To further enhance the BTMS performance, the optimal NePCM identified earlier (RT-44HC with 4% SWCNT) was combined with PCM and fin structure. This hybrid NePCM-fin system produced the strongest thermal response among all tested configurations. As illustrated in Figure 13(d), it reduces the average battery temperature by 10.11℃ relative to pure PCM, and by 63.11℃ (59.92%) compared with the air-cooled model. Figure 13(c) shows that the maximum temperature difference within the battery decreases to less than 0.75℃, indicating a highly uniform temperature distribution. This observation is supported by the contours in Figure 12(d), where the melting front appears smoother and more evenly distributed across the PCM domain.
An important outcome of this combined approach is that the maximum battery temperature remains below the safe operating limit of 45℃. The temperature reduction, faster melting, and improved thermal uniformity demonstrate that the NePCM-fin arrangement offers stable and reliable temperature control, making it the most effective BTMS configuration evaluated in this study.

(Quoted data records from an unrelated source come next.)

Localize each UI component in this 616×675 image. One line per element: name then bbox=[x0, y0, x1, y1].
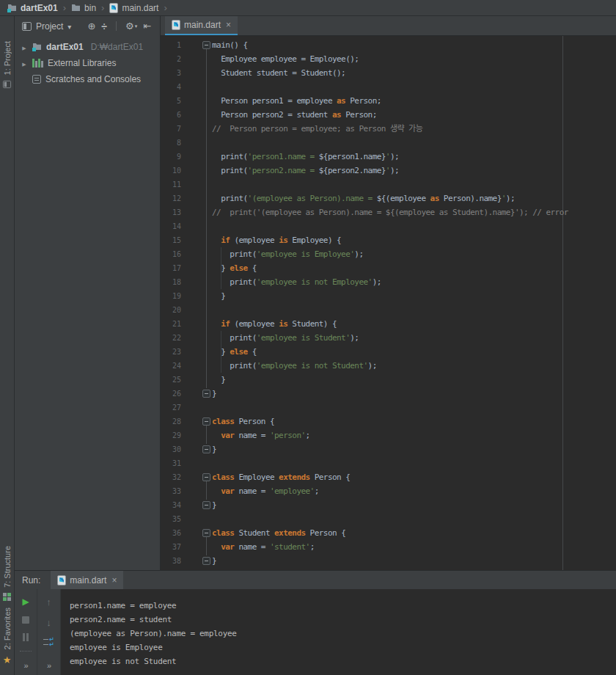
line-number[interactable]: 25 bbox=[161, 373, 181, 387]
line-number[interactable]: 23 bbox=[161, 345, 181, 359]
line-number[interactable]: 38 bbox=[161, 554, 181, 568]
line-number[interactable]: 27 bbox=[161, 401, 181, 415]
settings-icon[interactable] bbox=[125, 21, 137, 32]
gutter-fold-column bbox=[181, 38, 212, 52]
line-number[interactable]: 36 bbox=[161, 526, 181, 540]
tool-window-button-structure[interactable]: 7: Structure bbox=[0, 546, 14, 601]
fold-close-icon[interactable] bbox=[202, 445, 210, 453]
line-number[interactable]: 20 bbox=[161, 303, 181, 317]
code-text: Person person1 = employee as Person; bbox=[212, 94, 381, 108]
gutter-fold-column bbox=[181, 205, 212, 219]
fold-close-icon[interactable] bbox=[202, 557, 210, 565]
run-panel-body: ↵↵ person1.name = employeeperson2.name =… bbox=[15, 589, 616, 675]
fold-open-icon[interactable] bbox=[202, 417, 210, 426]
up-arrow-icon[interactable] bbox=[46, 596, 51, 608]
line-number[interactable]: 7 bbox=[161, 122, 181, 136]
line-number[interactable]: 18 bbox=[161, 275, 181, 289]
expand-arrow-icon[interactable] bbox=[19, 58, 29, 68]
run-panel-header: Run: main.dart × bbox=[15, 571, 616, 589]
line-number[interactable]: 17 bbox=[161, 261, 181, 275]
locate-icon[interactable] bbox=[87, 21, 95, 32]
breadcrumb-item[interactable]: bin bbox=[70, 3, 98, 13]
fold-close-icon[interactable] bbox=[202, 390, 210, 398]
code-text: print('person2.name = ${person2.name}'); bbox=[212, 164, 399, 178]
overflow-icon[interactable] bbox=[23, 661, 27, 670]
line-number[interactable]: 32 bbox=[161, 470, 181, 484]
line-number[interactable]: 10 bbox=[161, 164, 181, 178]
line-number[interactable]: 30 bbox=[161, 442, 181, 456]
line-number[interactable]: 37 bbox=[161, 540, 181, 554]
line-number[interactable]: 3 bbox=[161, 66, 181, 80]
fold-guide-line bbox=[206, 537, 207, 555]
gutter-fold-column bbox=[181, 554, 212, 568]
line-number[interactable]: 34 bbox=[161, 498, 181, 512]
code-line: 7// Person person = employee; as Person … bbox=[161, 122, 616, 136]
project-panel-title[interactable]: Project bbox=[36, 21, 63, 32]
close-tab-icon[interactable]: × bbox=[111, 575, 117, 585]
fold-open-icon[interactable] bbox=[202, 473, 210, 481]
run-icon[interactable] bbox=[22, 596, 29, 607]
editor-tab-main-dart[interactable]: main.dart × bbox=[165, 16, 238, 35]
line-number[interactable]: 5 bbox=[161, 94, 181, 108]
hide-sidebar-icon[interactable] bbox=[143, 21, 151, 32]
line-number[interactable]: 31 bbox=[161, 456, 181, 470]
indent-guide-line bbox=[221, 331, 221, 373]
chevron-down-icon[interactable] bbox=[67, 21, 71, 32]
line-number[interactable]: 16 bbox=[161, 247, 181, 261]
down-arrow-icon[interactable] bbox=[46, 617, 51, 628]
stripe-label-structure: 7: Structure bbox=[3, 546, 12, 588]
code-text: Student student = Student(); bbox=[212, 66, 345, 80]
line-number[interactable]: 13 bbox=[161, 205, 181, 219]
gutter-fold-column bbox=[181, 373, 212, 387]
line-number[interactable]: 19 bbox=[161, 289, 181, 303]
breadcrumb-item[interactable]: main.dart bbox=[108, 3, 160, 13]
expand-arrow-icon[interactable] bbox=[19, 42, 29, 52]
gutter-fold-column bbox=[181, 317, 212, 331]
line-number[interactable]: 4 bbox=[161, 80, 181, 94]
line-number[interactable]: 15 bbox=[161, 233, 181, 247]
run-tab-main-dart[interactable]: main.dart × bbox=[51, 571, 123, 589]
code-text: } bbox=[212, 442, 216, 456]
tree-item[interactable]: dartEx01D:₩dartEx01 bbox=[15, 39, 160, 55]
line-number[interactable]: 35 bbox=[161, 512, 181, 526]
line-number[interactable]: 1 bbox=[161, 38, 181, 52]
console-output[interactable]: person1.name = employeeperson2.name = st… bbox=[61, 589, 616, 675]
code-line: 12 print('(employee as Person).name = ${… bbox=[161, 191, 616, 205]
code-line: 22 print('employee is Student'); bbox=[161, 331, 616, 345]
dart-file-icon bbox=[172, 20, 180, 30]
line-number[interactable]: 21 bbox=[161, 317, 181, 331]
pause-icon[interactable] bbox=[22, 633, 29, 641]
code-line: 26} bbox=[161, 387, 616, 401]
overflow-icon[interactable] bbox=[47, 661, 51, 670]
line-number[interactable]: 28 bbox=[161, 415, 181, 428]
fold-open-icon[interactable] bbox=[202, 41, 210, 49]
tree-item[interactable]: Scratches and Consoles bbox=[15, 71, 160, 87]
line-number[interactable]: 26 bbox=[161, 387, 181, 401]
breadcrumb-item[interactable]: dartEx01 bbox=[6, 3, 59, 13]
line-number[interactable]: 11 bbox=[161, 178, 181, 191]
line-number[interactable]: 33 bbox=[161, 484, 181, 498]
project-view-icon bbox=[22, 22, 32, 31]
fold-open-icon[interactable] bbox=[202, 529, 210, 537]
tree-item[interactable]: External Libraries bbox=[15, 55, 160, 71]
tool-window-button-project[interactable]: 1: Project bbox=[0, 41, 14, 89]
fold-close-icon[interactable] bbox=[202, 501, 210, 509]
line-number[interactable]: 29 bbox=[161, 428, 181, 442]
collapse-all-icon[interactable] bbox=[101, 21, 107, 32]
code-line: 23 } else { bbox=[161, 345, 616, 359]
line-number[interactable]: 14 bbox=[161, 219, 181, 233]
line-number[interactable]: 24 bbox=[161, 359, 181, 373]
stop-icon[interactable] bbox=[22, 616, 29, 624]
tool-window-button-favorites[interactable]: 2: Favorites bbox=[0, 608, 14, 665]
line-number[interactable]: 8 bbox=[161, 136, 181, 150]
line-number[interactable]: 22 bbox=[161, 331, 181, 345]
softwrap-icon[interactable]: ↵↵ bbox=[43, 638, 54, 646]
close-tab-icon[interactable]: × bbox=[226, 20, 231, 30]
structure-icon bbox=[3, 593, 11, 601]
line-number[interactable]: 12 bbox=[161, 191, 181, 205]
line-number[interactable]: 9 bbox=[161, 150, 181, 164]
line-number[interactable]: 2 bbox=[161, 52, 181, 66]
gutter-fold-column bbox=[181, 526, 212, 540]
code-area[interactable]: 1main() {2 Employee employee = Employee(… bbox=[161, 36, 616, 570]
line-number[interactable]: 6 bbox=[161, 108, 181, 122]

4.5 Comparison of PCM, nano-PCM, and nano-PCM with fin BTMS models
To compare the overall thermal performance of the BTMS configurations, three aspects were evaluated: average battery temperature, temperature uniformity, and melting behaviour. The tested models include pure PCM (RT-44HC), PCM with fins, NePCM (RT-44HC with 4% SWCNT), and the combined NePCM-fin system.
In terms of temperature reduction, Figure 13(a) and (b) show that the NePCM-fin configuration provides the highest cooling capability. It lowers the battery temperature by 10.11℃ compared with pure PCM (19.17%) and by 63.11℃ (59.92%) relative to the air-cooled case, as presented in Figure 13(d). This improvement results from the combined effects of SWCNT-enhanced thermal conductivity and the extended heat-spreading paths created by the fins. The NePCM model also demonstrates enhanced performance, reducing the temperature by 9.46℃ (17.94%) relative to pure PCM and 62.04℃ compared to air cooling. The PCM-fin model shows a moderate reduction of 5.15℃ (9.95%) from pure PCM and 57.73℃ (54.81%) from the air-based system. However, it is unable to maintain temperatures below 49℃ during peak load. These comparisons indicate that while both nanoparticles and fins improve conduction, their combination yields the most effective thermal response.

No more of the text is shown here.